Analysis: When is a plan for the NHS not a plan for the NHS?
As Rishi Sunak faces yet another scandal after sacking Nadhim Zahawi, his ’emergency’ plan to speed up NHS wait times in A&E falls flat of what is needed, writes Sascha O’Sullivan
When Rishi Sunak became Prime Minister last year, he brought to an end the tradition of cabinet ministers facing journalists every morning.
This morning’s performance by Helen Whately, the social care minister, was a reminder of what we’ve been missing.
Whately was supposed to address both the sacking of Conservative party chair Nadhim Zahawi and the government’s “new” blueprint for to speed up ambulance response times and prevent unnecessary admissions to hospital.
But the plan is essentially an admission the NHS won’t be “fixed” anytime soon.
By March next year, 76 per cent of patients will wait no longer than four hours at A&E, and ambulances will have to arrive on the scene for suspect strokes and heart attacks within an average of 30 minutes.
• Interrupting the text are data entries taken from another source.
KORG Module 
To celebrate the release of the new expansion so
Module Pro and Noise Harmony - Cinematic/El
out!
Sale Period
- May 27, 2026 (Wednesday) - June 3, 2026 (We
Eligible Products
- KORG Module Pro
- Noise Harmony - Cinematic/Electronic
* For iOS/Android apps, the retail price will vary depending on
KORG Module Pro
This is still 12 minutes longer than the target of 18 minutes, which as any doctor will tell you, could make all the difference for someone with a heart attack.
There will also be no extra cash under the “recovery” plan.
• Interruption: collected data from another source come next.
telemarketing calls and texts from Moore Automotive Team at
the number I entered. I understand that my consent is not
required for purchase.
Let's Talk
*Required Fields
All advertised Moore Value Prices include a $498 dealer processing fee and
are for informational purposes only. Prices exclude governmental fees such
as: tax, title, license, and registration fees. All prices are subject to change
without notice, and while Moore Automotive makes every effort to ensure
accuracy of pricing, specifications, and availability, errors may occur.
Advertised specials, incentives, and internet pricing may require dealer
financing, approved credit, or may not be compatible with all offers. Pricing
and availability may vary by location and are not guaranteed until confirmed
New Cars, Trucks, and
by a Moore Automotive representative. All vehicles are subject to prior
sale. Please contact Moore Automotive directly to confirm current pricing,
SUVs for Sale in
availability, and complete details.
In a sign that will worry hospital bosses, Whately told BBC Radio 4 there needed to be “different thinking” about how to tackle the crisis in the NHS more broadly.
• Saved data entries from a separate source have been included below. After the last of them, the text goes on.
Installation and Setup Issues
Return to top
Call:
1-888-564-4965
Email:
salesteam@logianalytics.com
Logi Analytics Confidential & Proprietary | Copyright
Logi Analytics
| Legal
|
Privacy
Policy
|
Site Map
Many who subscribe to the Conservatives-secret-plot-to-privatise-the-NHS will be worried by this wording.
Other than what had already been set out by the government, Whately offered little insight into either the NHS or the Zahawi affair.
As she will (we hope) know, much of the problem is getting people out of hospitals and back home when there are not enough provisions for the social care sector.
In other words, it’s not clear how to solve the bigger picture of a health system past breaking point, without addressing social care.
Given much of the health and social care levy, introduced by Rishi Sunak way back in 2021, initially was directed towards frontline NHS services hurt badly by the pandemic, the sector is still strapped for cash and its workforce depleted.